Detecting broadcast storm on a flat network

alexdehaini · October 30, 2007, 5:56pm

Hi everyone,

We have a flat network with over 15 CMMs connecting several back hauls and APs together. Recently, we have been experiencing strange problem on the whole network, whenever there is a problem, we don’t have a definite way of figuring out what the problem was.

If there is a broadcast storm - we can’t trace the source, is there any tool we can use to figure out broadcast storms?

vince · October 30, 2007, 6:48pm

get a tool like ethereal or wire shark. its a free download, the only broadcast storm issues we have are with the icmp floods. its an igmp v2 request that causes the igmp flood.

twinkletoes · October 30, 2007, 7:16pm

Plug in a packet sniffer into one of your switch ports to see the broadcasts. Run ethereal on Windows, or tcpdump on linux, or other packet capture/dump software to see what’s happening.

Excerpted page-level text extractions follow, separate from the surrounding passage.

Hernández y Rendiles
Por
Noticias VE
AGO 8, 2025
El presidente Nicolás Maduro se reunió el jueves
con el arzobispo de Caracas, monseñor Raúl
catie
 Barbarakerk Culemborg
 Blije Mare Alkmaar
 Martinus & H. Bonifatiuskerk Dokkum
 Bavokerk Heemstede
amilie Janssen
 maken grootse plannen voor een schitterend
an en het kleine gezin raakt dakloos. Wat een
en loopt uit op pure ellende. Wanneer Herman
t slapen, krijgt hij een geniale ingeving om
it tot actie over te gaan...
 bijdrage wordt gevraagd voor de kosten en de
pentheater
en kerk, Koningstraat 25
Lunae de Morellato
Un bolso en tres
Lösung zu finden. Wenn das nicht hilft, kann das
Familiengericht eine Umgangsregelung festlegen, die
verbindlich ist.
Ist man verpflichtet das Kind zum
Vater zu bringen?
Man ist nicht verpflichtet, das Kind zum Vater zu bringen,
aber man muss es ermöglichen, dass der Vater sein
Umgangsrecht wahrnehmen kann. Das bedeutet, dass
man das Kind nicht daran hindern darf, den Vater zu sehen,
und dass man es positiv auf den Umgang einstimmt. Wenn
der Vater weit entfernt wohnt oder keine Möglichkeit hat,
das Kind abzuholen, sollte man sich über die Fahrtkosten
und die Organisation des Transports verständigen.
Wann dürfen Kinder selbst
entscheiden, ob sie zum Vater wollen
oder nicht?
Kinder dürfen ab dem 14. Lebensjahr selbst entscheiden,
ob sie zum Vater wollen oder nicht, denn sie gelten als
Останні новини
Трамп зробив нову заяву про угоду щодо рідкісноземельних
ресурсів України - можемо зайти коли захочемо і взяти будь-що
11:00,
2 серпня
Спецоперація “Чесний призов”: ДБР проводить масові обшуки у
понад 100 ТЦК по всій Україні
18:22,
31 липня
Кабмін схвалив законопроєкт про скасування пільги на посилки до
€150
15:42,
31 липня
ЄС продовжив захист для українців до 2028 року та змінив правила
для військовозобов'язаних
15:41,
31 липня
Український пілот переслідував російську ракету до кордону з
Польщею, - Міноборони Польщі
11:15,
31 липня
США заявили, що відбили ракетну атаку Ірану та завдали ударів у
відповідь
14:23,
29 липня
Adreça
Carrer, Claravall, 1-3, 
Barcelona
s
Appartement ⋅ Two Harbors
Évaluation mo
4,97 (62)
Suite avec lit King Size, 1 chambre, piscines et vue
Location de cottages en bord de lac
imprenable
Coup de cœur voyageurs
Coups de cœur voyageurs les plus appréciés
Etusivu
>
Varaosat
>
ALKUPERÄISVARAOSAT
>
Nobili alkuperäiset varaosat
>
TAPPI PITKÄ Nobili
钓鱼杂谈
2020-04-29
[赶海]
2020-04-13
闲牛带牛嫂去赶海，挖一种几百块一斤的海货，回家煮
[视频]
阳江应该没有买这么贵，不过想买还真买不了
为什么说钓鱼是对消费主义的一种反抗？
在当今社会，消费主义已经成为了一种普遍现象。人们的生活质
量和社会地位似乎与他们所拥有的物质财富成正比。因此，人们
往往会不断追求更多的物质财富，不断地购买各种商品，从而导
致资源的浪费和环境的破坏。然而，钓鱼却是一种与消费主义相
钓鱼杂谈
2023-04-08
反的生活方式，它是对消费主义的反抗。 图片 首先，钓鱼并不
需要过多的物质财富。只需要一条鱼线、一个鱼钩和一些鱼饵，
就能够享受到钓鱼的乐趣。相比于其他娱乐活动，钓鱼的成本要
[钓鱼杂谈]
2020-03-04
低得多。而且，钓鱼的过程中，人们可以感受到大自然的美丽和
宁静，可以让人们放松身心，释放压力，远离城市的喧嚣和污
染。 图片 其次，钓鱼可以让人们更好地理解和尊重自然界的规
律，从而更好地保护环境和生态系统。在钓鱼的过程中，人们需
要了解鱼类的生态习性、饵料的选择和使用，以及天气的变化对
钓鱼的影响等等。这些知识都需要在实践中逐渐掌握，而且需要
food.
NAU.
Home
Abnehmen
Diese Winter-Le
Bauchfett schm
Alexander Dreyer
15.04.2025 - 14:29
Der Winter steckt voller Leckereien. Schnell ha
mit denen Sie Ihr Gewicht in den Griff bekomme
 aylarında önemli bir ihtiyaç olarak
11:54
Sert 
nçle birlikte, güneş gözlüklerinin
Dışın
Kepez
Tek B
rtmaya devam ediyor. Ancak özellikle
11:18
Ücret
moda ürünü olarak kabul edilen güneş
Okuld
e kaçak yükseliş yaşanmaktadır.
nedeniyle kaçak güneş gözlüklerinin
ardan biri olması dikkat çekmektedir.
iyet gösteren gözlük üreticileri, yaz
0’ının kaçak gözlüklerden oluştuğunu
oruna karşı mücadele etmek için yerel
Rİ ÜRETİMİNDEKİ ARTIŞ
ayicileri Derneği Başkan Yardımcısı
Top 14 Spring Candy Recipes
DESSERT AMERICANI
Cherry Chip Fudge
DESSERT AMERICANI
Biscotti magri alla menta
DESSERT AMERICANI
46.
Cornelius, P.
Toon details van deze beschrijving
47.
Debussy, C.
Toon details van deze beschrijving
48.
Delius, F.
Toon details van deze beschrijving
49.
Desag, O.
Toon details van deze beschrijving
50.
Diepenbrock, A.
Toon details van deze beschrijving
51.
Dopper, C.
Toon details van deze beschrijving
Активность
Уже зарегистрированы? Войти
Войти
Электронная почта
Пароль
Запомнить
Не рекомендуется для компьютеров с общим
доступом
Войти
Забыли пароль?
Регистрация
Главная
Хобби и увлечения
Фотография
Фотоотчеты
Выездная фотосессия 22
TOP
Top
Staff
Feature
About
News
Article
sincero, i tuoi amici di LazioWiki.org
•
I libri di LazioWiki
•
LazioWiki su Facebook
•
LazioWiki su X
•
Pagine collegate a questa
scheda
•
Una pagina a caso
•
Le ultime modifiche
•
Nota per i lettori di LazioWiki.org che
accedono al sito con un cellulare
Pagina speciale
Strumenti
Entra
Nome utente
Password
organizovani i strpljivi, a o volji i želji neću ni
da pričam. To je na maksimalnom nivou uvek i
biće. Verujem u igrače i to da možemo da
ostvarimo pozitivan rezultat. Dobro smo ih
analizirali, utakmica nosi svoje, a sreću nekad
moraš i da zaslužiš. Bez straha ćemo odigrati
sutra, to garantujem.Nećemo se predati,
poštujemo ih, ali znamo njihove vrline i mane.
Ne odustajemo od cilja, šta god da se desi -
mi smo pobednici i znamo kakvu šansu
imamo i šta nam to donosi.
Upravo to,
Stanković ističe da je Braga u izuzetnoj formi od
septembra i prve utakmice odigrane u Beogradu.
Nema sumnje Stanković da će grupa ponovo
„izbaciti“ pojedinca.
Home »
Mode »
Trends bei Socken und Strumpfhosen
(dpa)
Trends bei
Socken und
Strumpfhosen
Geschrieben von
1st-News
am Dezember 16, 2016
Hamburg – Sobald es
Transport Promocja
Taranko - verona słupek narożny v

If you just sat there with tcpdump -i eth0 -w blah and let it sit for a day, the ‘blah’ file could be analyzed by anything that interprets PCAP format and you could see all kinds of broadcast traffic that you didn’t expect.

Also some cheap switches treat UDP traffic as broadcast. There are all kinds of wierd things that happen with cheap switches that shouldn’t. You can catch this type of crap with a packet dump, too, if you know what to look for. It takes some time and critical thinking, both of which are hard for most companies- you’re always too busy and you don’t have enough information (typically experience) to be able to make decisions on the traffic. I’ve been an IP and Ethernet custodian since 1991 so I have “seen it all” yet I still encounter new stuff all the time.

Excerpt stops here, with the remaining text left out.